Awalnya lantaran Novi dikarunia anak ketiga, Agustinus Trias Saputra, yang terlahir sebagai difabel intelektual pada 1994. Uta, panggilan akrab anaknya, hanya memiliki skor tingkat kecerdasan (IQ) 55 dari lazimnya di kisaran 90. “Di usia dua tahun, Uta belum bisa bicara dan berjalan,” cerita Novi.
Ketika mau masuk SD, Uta masih kesulitan menirukan bunyi. Novi berusaha keras mengajarkan Uta mengucapkan vokal a, i, u, e, o. Tetapi, dalam beberapa menit saja, Uta sudah lupa cara mengucapkannya. Dari pengalamannya itu, ia tahu benar beratnya membesarkan dan mendidik anak berkebutuhan khusus. Apalagi, Novi juga menjalankan peran ganda sebagai ibu rumah tangga dan pekerja. Pada 2007, ketika ia telah dikaruniai enam anak, ia berpisah dengan suaminya, perannya makin berat karena ia jadi orangtua tunggal.
Untuk memenuhi kebutuhan mereka, Novi pindah kerja ke Jakarta. Tetapi ia tidak bisa membawa serta anak-anaknya. Ia terpaksa menitipkan empat anaknya ke saudara ipar dan orangtua Novi. Dua anak lainnya, yakni Uta dan adiknya yang nomor empat, dititipkan ke sebuah panti asuhan.
Ketika mendengar Uta dan adiknya dititipkan di panti asuhan, mantan suaminya keberatan. Ia menjemput mereka lalu mengembalikan kepada kedua orangtua Novi di Semarang. Novi tidak bisa berbuat apa-apa hingga akhirnya ia memutuskan untuk menjemput Uta ke Jakarta.
“Uta di Jakarta sempat saya ajak beraktivitas di kantor supaya dekat saya dan saya bisa memperhatikannya dengan lebih baik,” kata Novi.
Harapan Novi hanya berlangsung sejenak. Ketika Uta dianggap tidak bisa melakukan sesuatu sesuai harapan pengelola perusahaan tempat Novi bekerja, ia terpaksa dipulangkan ke Semarang.

Benedicta Noviana Dibyantari, pendiri dan pengelola Roemah D untuk difabel.

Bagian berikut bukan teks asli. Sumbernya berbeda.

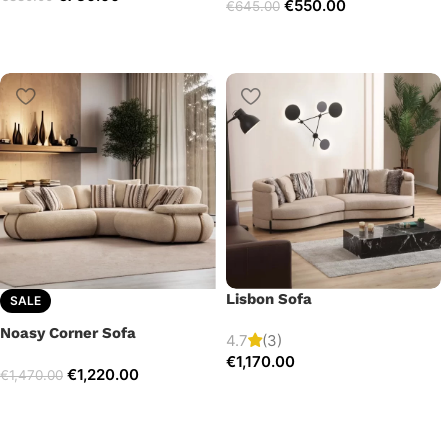
€
550.00
€
645.00
Lisbon Sofa
SALE
Noasy Corner Sofa
4.7
(3)
€
1,170.00
€
1,220.00
€
1,470.00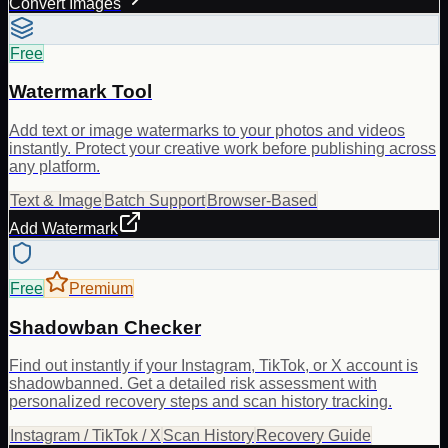
Convert Images
Free
Watermark Tool
Add text or image watermarks to your photos and videos
instantly. Protect your creative work before publishing across
any platform.
Text & Image
Batch Support
Browser-Based
Add Watermark
Free
Premium
Shadowban Checker
Find out instantly if your Instagram, TikTok, or X account is
shadowbanned. Get a detailed risk assessment with
personalized recovery steps and scan history tracking.
Instagram / TikTok / X
Scan History
Recovery Guide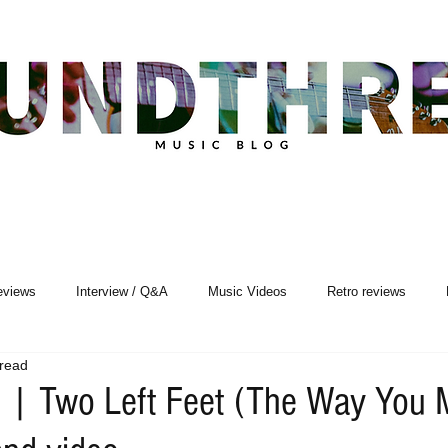
eviews
Interview / Q&A
Music Videos
Retro reviews
 read
Songwriting
 | Two Left Feet (The Way You 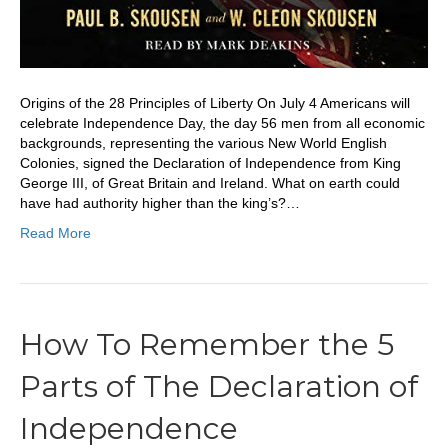
Origins of the 28 Principles of Liberty On July 4 Americans will
celebrate Independence Day, the day 56 men from all economic
backgrounds, representing the various New World English
Colonies, signed the Declaration of Independence from King
George III, of Great Britain and Ireland. What on earth could
have had authority higher than the king’s?…
Read More
How To Remember the 5
Parts of The Declaration of
Independence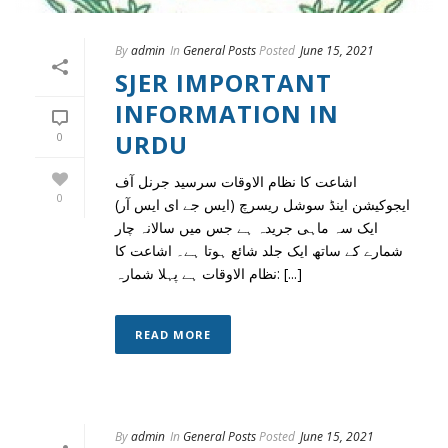
By
admin
In
General Posts
Posted
June 15, 2021
SJER IMPORTANT
INFORMATION IN
URDU
0
اشاعت کا نظام الاوقات سرسید جرنل آف
0
ایجوکیشن اینڈ سوشل ریسرچ (ایس جے ای ایس آر)
ایک سہ ماہی جریدہ ہے جس میں سالانہ چار
شمارے کے ساتھ ایک جلد شائع ہوتا ہے۔ اشاعت کا
نظام الاوقات ہے پہلا شمارہ: [...]
READ MORE
By
admin
In
General Posts
Posted
June 15, 2021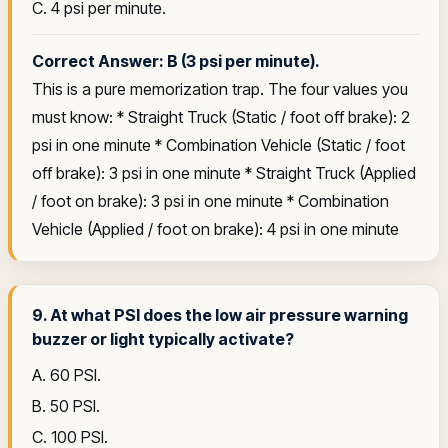
C. 4 psi per minute.
Correct Answer: B (3 psi per minute).
This is a pure memorization trap. The four values you
must know: * Straight Truck (Static / foot off brake): 2
psi in one minute * Combination Vehicle (Static / foot
off brake): 3 psi in one minute * Straight Truck (Applied
/ foot on brake): 3 psi in one minute * Combination
Vehicle (Applied / foot on brake): 4 psi in one minute
9. At what PSI does the low air pressure warning
buzzer or light typically activate?
A. 60 PSI.
B. 50 PSI.
C. 100 PSI.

Pada 2008, Novi memutuskan kembali ke Semarang agar bisa berkumpul dengan anak-anaknya. Ia sempat bekerja di beberapa lembaga pendidikan. Di sela-sela pekerjaannya, ia bertemu dengan beberapa orangtua yang juga memiliki anak-anak difabel. Bersama mereka, pada 2014, Novi mendirikan Roemah D, sebuah ruang bagi difabel untuk berkegiatan dan berkarya. Novi menuturkan, huruf D pada nama Roemah D, punya dua makna yakni difabel dan damai. Lewat Roemah D, Novi dan kawan-kawan ingin menciptakan rumah yang damai bagi difabel apapun latar belakangnya.
Salah satu kegiatan unggulan Roemah D adalah pelatihan menjahit. Dengan keterampilan itu, difabel di Roemah D bisa memproduksi masker kain, tas, pakaian, dan sebagainya. Karya mereka dibeli sejumlah perusahaan lewat program tanggung jawab sosial perusahaan (CSR).

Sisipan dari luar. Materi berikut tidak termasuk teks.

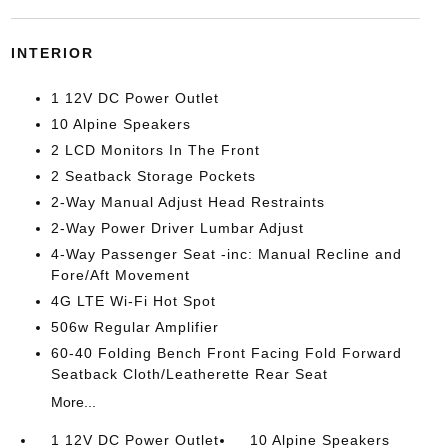
INTERIOR
1 12V DC Power Outlet
10 Alpine Speakers
2 LCD Monitors In The Front
2 Seatback Storage Pockets
2-Way Manual Adjust Head Restraints
2-Way Power Driver Lumbar Adjust
4-Way Passenger Seat -inc: Manual Recline and
Fore/Aft Movement
4G LTE Wi-Fi Hot Spot
506w Regular Amplifier
60-40 Folding Bench Front Facing Fold Forward
Seatback Cloth/Leatherette Rear Seat
More...
1 12V DC Power Outlet
10 Alpine Speakers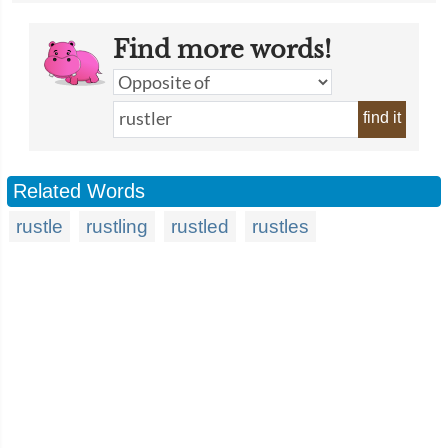
Find more words!
find it
Related Words
rustle
rustling
rustled
rustles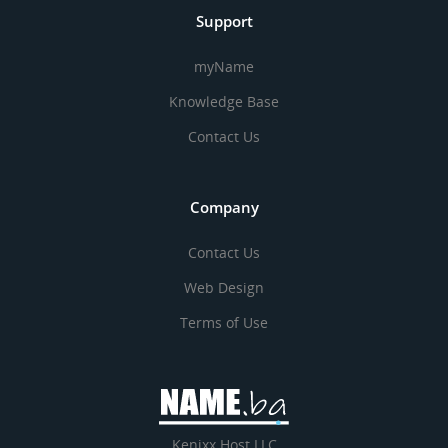
Support
myName
Knowledge Base
Contact Us
Company
Contact Us
Web Design
Terms of Use
Kenixx Host LLC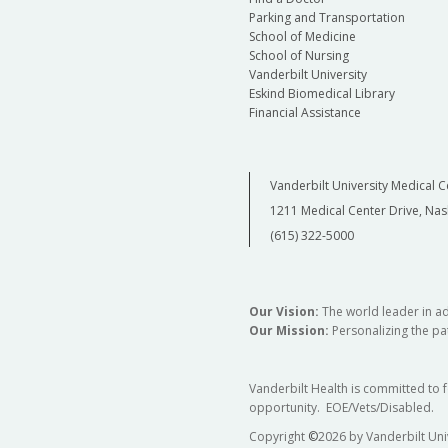
Parking and Transportation
School of Medicine
School of Nursing
Vanderbilt University
Eskind Biomedical Library
Financial Assistance
Vanderbilt University Medical C
1211 Medical Center Drive, Nas
(615) 322-5000
Our Vision:
The world leader in a
Our Mission:
Personalizing the pat
Vanderbilt Health is committed to 
opportunity. EOE/Vets/Disabled.
Copyright
©
2026 by Vanderbilt Uni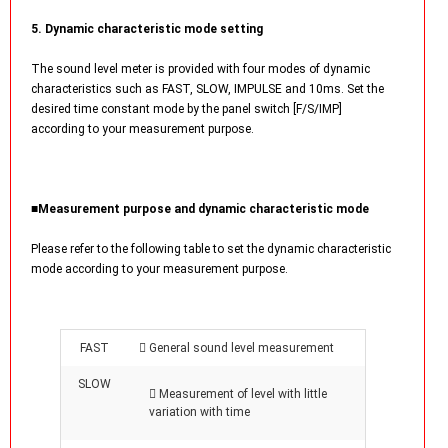
5. Dynamic characteristic mode setting
The sound level meter is provided with four modes of dynamic
characteristics such as FAST, SLOW, IMPULSE and 10ms. Set the
desired time constant mode by the panel switch [F/S/IMP]
according to your measurement purpose.
■Measurement purpose and dynamic characteristic mode
Please refer to the following table to set the dynamic characteristic
mode according to your measurement purpose.
FAST
 General sound level measurement
SLOW
 Measurement of level with little
variation with time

Hingga saat ini, Roemah D telah mengasuh sekitar 120 difabel yang terdiri dari difabel tuli, netra, intelektual, daksa, dan panyandang keterbatasan fisik lainnya. Sebanyak 35 orang telah ditampung dan bekerja di berbagai perusahaan di Semarang dan sekitarnya. Di luar itu, ada 25 difabel yang berhasil menjadi pekerja mandiri, termasuk melukis. Sebanyak 20 difabel dalam kategori berat tetap berada di tengah keluarga masing-masing dan didampingi sukarelawan. Sisanya sekitar 40 difabel berkarya di Roemah D.
“Anak saya, Uta, juga bekerja di Roemah D. Ia menjadi sopir untuk menjemput dan mengantar pulang rekan-rekan kerjanya di Roemah D,” kata Novi tentang Uta yang sekarang berusia 29 tahun.
Belakangan Novi dan kawan-kawan membantu advokasi hak-hak difabel. “Kami menyisihkan sebagian ruangan di Roemah D untuk kantor lembaga bantuan hukum, khususnya untuk pembelaan secara hukum atas hak-hak difabel,” ujar Novi yang memutuskan keluar dari pekerjaannya pada 2021 agar bisa fokus mengurus Roemah D.
Baca juga: Kuat, Edukasi dari Kolong Jembatan
Langkah itu dipicu oleh adanya perlakuan diskriminatif terhadap difabel netra asal Pekalongan, Muhammad Baihaqi. Baihaqi, sarjana ilmu matematika murni Universitas Negeri Yogyakarta, itu telah diputuskan lolos seleksi calon pegawai negeri sipil pada 2019. Tetapi keputusan itu dicabut kembali.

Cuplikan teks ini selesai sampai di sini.